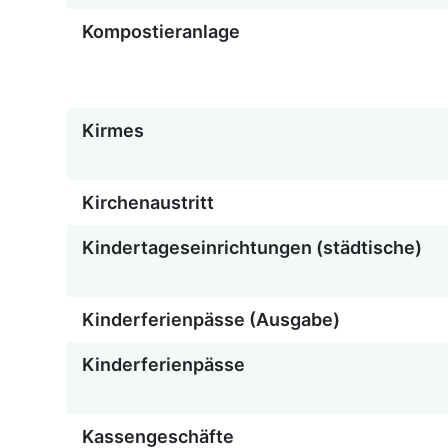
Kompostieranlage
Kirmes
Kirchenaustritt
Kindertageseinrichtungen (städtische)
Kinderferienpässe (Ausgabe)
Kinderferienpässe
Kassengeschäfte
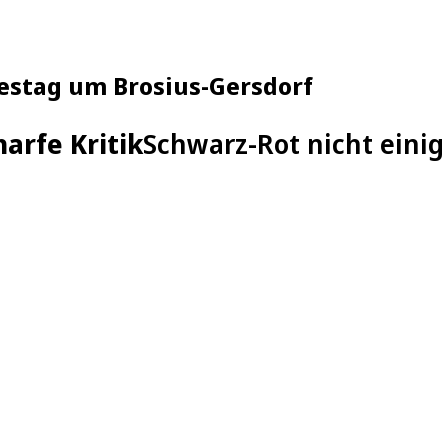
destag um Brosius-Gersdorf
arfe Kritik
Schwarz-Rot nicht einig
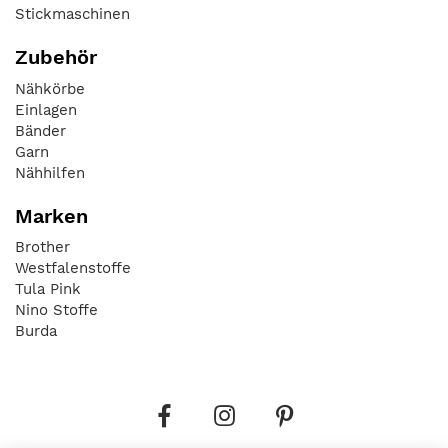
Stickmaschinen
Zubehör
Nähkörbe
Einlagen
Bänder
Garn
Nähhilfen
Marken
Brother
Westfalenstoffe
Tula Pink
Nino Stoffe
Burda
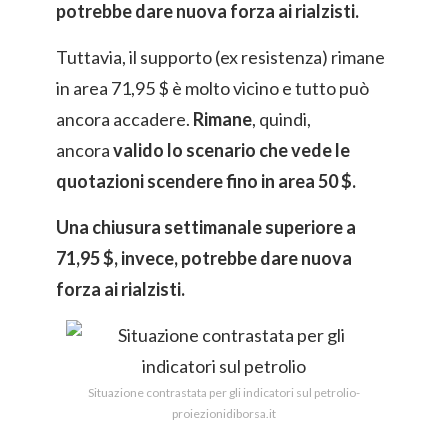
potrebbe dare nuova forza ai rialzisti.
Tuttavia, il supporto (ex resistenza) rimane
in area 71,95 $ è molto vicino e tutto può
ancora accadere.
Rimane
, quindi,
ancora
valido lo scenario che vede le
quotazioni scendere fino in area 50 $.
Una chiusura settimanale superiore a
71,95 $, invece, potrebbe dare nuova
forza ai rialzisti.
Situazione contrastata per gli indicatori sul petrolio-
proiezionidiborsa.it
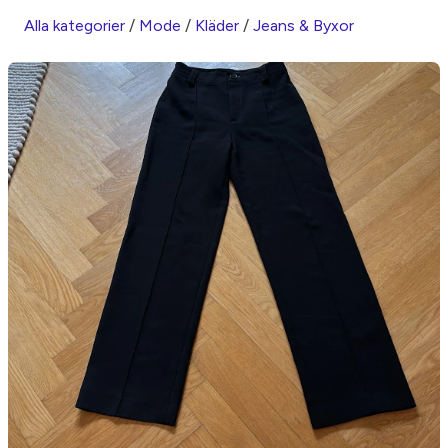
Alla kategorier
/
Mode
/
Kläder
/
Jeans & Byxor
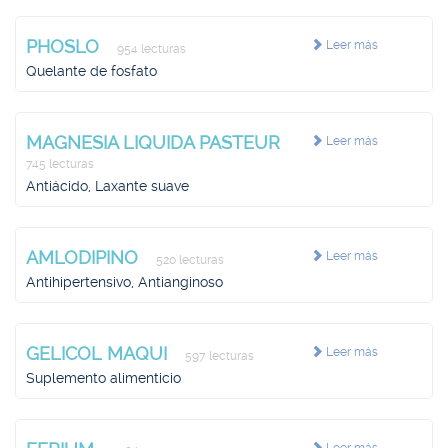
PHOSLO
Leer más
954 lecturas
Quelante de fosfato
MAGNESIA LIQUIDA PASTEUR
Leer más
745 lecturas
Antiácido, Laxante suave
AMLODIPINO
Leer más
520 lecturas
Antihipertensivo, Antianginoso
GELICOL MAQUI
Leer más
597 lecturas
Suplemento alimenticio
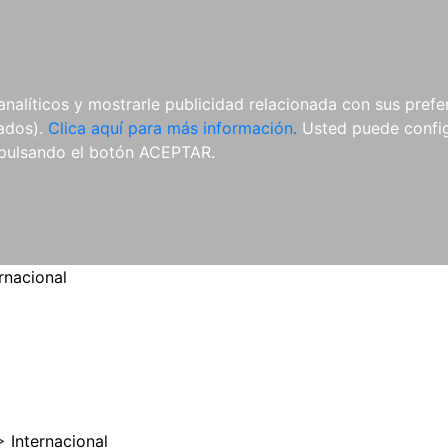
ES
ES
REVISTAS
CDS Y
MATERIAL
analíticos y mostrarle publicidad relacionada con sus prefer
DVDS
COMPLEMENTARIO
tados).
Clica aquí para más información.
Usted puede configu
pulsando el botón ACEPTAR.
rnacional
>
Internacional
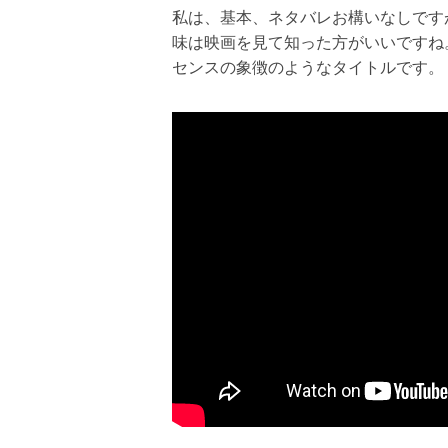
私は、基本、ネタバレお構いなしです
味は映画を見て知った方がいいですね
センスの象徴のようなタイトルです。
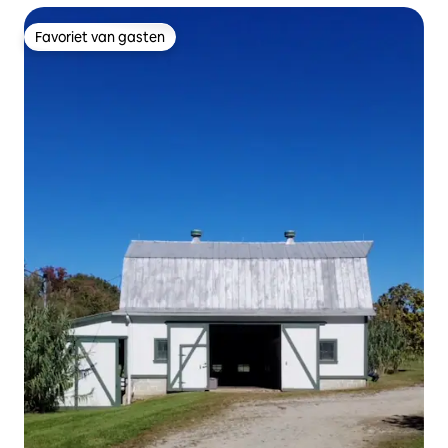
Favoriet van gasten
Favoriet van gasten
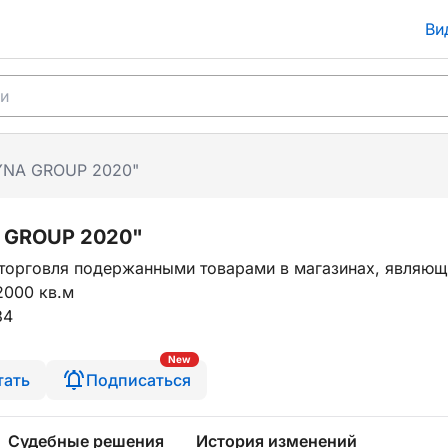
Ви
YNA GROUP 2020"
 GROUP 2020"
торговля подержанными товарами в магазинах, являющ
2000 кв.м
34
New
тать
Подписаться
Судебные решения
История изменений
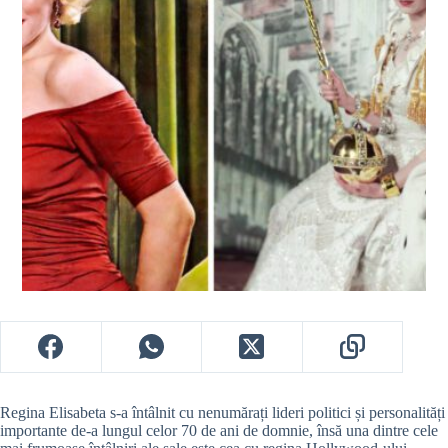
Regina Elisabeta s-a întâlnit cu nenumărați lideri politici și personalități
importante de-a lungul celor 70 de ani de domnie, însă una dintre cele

▶ _Task prompt_
Reproduce the lines above exactly, please, but not the pictures in them.

▶ _Reply_
Kompostieranlage
Kirmes
Kirchenaustritt
Kindertageseinrichtungen (städtische)
Kinderferienpässe (Ausgabe)
Kinderferienpässe
Kassengeschäfte
destag um Brosius-Gersdorf
arfe Kritik
Schwarz-Rot nicht einig
Stickmaschinen
Zubehör
Nähkörbe
Einlagen
Bänder
Garn
Nähhilfen
Marken
Brother
Westfalenstoffe
Tula Pink
Nino Stoffe
Burda
potrebbe dare nuova forza ai rialzisti.
Tuttavia, il supporto (ex resistenza) rimane
in area 71,95 $ è molto vicino e tutto può
ancora accadere.
Rimane
, quindi,
ancora
valido lo scenario che vede le
quotazioni scendere fino in area 50 $.
Una chiusura settimanale superiore a
71,95 $, invece, potrebbe dare nuova
forza ai rialzisti.
Situazione contrastata per gli indicatori sul petrolio-
proiezionidiborsa.it
Alla kategorier
/
Mode
/
Kläder
/
Jeans & Byxor
PHOSLO
Leer más
954 lecturas
Quelante de fosfato
MAGNESIA LIQUIDA PASTEUR
Leer más
745 lecturas
Antiácido, Laxante suave
AMLODIPINO
Leer más
520 lecturas
Antihipertensivo, Antianginoso
GELICOL MAQUI
Leer más
597 lecturas
Suplemento alimenticio
ES
ES
REVISTAS
CDS Y
MATERIAL
analíticos y mostrarle publicidad relacionada con sus prefer
DVDS
COMPLEMENTARIO
tados).
Clica aquí para más información.
Usted puede configu
pulsando el botón ACEPTAR.
rnacional
>
Internacional
私は、基本、ネタバレお構いなしです
味は映画を見て知った方がいいですね
センスの象徴のようなタイトルです。
Favoriet van gasten
Favoriet van gasten
Ви
YNA GROUP 2020"
 GROUP 2020"
торговля подержанными товарами в магазинах, являющ
2000 кв.м
34
New
тать
Подписаться
Судебные решения
История изменений
Regina Elisabeta s-a întâlnit cu nenumărați lideri politici și personalități
importante de-a lungul celor 70 de ani de domnie, însă una dintre cele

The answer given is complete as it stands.